The thing that made Sherlock so great in his day, was the fact that he knew almost every person in England. You could name somebody and not only would he tell you about the person’s occupation but also give you a brief geneology of his family. If he didn’t know the name, surely he had it in his “files”.

That kind of personal information is not something one could use in todays scenarios. My vote for the closest has to be Grissom as well.

I read the List of 7 and its sequel The Six Messiahs. They weren’t bad, but not up to the original, IMO.

Just to elaborate, the protagonist of The List of 7 and The 6 Messiahs (by Mark Frost, co-creator of the Twin Peaks television show) is Arthur Conan Doyle (playing on the myth that the Holmes stories were semi-autobiographical). I loved those books (and am disappointed that Frost has yet to continue the series) but I wouldn’t consider them very Holmes-like.

I also recommend the Sherlockian.Net website (which Exapno Mapcase has already mentioned) as a good place to look for other works of mystery.

Anyhoo…

The movie version of The Name of the Rose was very deliberately Holmesian.
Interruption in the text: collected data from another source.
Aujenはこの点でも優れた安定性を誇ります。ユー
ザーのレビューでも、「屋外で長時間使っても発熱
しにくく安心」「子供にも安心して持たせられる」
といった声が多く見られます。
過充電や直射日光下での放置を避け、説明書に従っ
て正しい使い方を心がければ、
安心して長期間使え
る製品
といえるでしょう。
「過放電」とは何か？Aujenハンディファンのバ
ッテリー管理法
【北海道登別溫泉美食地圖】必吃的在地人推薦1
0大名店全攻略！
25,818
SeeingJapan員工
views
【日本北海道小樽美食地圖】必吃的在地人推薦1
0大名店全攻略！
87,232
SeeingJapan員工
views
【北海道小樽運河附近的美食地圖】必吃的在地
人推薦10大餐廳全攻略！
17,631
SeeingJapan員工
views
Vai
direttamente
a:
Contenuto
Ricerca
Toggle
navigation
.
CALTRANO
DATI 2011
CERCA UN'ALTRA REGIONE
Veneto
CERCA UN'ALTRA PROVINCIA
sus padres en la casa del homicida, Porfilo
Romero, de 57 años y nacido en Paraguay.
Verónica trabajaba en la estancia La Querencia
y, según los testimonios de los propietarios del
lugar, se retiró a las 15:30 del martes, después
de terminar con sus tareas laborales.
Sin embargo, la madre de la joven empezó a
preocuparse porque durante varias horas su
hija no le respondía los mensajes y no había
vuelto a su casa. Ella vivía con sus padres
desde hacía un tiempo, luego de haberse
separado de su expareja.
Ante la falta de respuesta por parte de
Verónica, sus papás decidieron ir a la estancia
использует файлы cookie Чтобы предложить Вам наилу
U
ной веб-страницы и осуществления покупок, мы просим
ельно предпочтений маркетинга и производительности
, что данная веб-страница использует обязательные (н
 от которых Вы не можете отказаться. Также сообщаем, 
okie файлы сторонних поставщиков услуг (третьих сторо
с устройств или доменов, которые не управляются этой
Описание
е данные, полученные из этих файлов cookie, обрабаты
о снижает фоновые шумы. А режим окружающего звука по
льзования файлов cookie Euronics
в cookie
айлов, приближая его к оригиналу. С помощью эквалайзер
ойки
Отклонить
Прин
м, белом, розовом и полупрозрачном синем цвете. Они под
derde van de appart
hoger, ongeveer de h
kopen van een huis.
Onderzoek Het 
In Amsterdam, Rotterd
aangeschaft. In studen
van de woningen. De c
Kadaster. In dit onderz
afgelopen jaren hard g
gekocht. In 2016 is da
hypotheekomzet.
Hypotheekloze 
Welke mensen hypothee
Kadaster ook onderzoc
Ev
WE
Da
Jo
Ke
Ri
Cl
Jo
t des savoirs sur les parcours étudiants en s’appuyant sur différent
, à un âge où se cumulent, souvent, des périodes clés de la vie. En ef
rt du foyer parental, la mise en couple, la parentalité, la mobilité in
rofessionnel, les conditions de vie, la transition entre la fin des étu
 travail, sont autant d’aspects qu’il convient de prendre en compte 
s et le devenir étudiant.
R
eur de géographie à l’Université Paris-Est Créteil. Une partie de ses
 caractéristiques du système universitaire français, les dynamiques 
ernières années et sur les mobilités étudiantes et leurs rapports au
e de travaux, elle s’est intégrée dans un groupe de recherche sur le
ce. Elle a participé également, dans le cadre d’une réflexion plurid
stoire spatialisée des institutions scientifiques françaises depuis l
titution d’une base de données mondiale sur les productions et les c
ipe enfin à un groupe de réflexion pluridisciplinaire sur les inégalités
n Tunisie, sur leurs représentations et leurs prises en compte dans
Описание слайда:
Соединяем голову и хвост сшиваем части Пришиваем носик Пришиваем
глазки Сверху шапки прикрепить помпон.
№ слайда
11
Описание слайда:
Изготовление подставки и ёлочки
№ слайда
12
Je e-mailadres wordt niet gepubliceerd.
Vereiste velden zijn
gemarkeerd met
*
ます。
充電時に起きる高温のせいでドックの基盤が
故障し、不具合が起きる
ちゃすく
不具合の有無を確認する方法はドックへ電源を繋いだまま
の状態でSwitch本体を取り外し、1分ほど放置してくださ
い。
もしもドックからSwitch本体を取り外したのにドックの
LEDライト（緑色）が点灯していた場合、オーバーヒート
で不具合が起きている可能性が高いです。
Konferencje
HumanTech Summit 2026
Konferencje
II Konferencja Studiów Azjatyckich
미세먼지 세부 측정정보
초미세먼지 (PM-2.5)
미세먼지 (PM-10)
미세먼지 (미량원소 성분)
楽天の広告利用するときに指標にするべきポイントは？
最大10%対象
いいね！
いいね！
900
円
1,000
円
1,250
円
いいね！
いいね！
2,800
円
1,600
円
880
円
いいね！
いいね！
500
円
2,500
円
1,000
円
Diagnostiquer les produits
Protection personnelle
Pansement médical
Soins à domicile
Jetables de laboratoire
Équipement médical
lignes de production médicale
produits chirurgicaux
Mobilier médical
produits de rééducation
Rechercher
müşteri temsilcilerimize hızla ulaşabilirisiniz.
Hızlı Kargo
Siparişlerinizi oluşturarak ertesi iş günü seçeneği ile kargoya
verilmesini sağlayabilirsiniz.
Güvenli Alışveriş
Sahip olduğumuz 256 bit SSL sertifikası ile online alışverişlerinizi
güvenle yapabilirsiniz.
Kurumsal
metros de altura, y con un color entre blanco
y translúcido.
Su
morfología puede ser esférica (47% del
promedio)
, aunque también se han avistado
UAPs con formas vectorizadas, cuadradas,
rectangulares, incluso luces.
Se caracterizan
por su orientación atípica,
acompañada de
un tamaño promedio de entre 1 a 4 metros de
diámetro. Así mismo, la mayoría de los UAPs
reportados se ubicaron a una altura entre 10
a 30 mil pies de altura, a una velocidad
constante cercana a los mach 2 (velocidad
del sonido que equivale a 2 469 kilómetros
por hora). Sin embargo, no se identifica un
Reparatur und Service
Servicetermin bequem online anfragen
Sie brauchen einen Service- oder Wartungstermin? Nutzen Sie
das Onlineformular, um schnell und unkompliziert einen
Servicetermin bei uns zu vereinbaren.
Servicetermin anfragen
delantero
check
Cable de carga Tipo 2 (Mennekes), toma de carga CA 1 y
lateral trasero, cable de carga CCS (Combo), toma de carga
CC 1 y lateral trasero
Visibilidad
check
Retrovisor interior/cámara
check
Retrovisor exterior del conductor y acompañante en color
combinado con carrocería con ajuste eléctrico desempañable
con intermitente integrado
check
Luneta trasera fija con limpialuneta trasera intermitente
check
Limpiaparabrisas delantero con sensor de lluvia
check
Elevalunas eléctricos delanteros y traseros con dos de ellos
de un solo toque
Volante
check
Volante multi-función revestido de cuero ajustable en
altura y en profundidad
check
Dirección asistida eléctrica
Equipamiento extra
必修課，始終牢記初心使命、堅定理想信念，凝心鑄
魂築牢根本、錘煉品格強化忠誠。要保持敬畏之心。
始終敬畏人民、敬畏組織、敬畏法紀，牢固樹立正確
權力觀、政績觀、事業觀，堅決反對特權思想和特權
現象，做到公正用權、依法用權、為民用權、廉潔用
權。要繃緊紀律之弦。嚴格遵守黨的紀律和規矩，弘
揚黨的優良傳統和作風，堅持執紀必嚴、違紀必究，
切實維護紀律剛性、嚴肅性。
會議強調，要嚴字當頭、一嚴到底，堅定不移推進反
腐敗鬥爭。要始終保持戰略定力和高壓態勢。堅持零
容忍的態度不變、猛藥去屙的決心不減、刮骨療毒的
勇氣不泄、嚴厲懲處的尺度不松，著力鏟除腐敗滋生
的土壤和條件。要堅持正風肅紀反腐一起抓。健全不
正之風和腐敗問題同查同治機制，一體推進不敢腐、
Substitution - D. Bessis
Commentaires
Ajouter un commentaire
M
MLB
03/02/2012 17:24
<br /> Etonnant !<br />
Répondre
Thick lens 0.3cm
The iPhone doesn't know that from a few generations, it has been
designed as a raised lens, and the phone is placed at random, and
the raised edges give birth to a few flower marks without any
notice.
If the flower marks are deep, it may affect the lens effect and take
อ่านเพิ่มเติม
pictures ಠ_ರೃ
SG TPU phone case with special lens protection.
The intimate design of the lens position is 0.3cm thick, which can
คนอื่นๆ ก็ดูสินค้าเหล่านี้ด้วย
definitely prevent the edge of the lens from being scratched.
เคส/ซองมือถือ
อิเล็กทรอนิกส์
I can only assume the original book by Umberto Eco was similar.

Johnatan Creek seems to be sort of cunningly clever in that way too.

I too would suggest Nero Wolf as the closest contemporary fictional detective to Holmes.

I’m with Lisa. I beleive that Det. Goran on Law and Order: Criminal Intent is modeled on Holmes. He’s amazingly smart, has devoted his intelligence in its totality to learning how to fight crime, is eccentric and at least a bit arrogant, and tends to solve crimes in progress rather than puzzling them out after the fact. The one person able to defeat him was an attractive young woman who he underestimated because she was attractive and female. All nice parallels to Holmes.

Of course there is Baring-Gould’s theory that Wolfe was Holmes’s son…

Indeed, even the creators of the show describe Goren as a modern-day Sherlock Holmes.

(No cite – you’ll just have to trust me when I say I read this in an old issue of TV Guide.)

Yes it was, and much better than the movie too.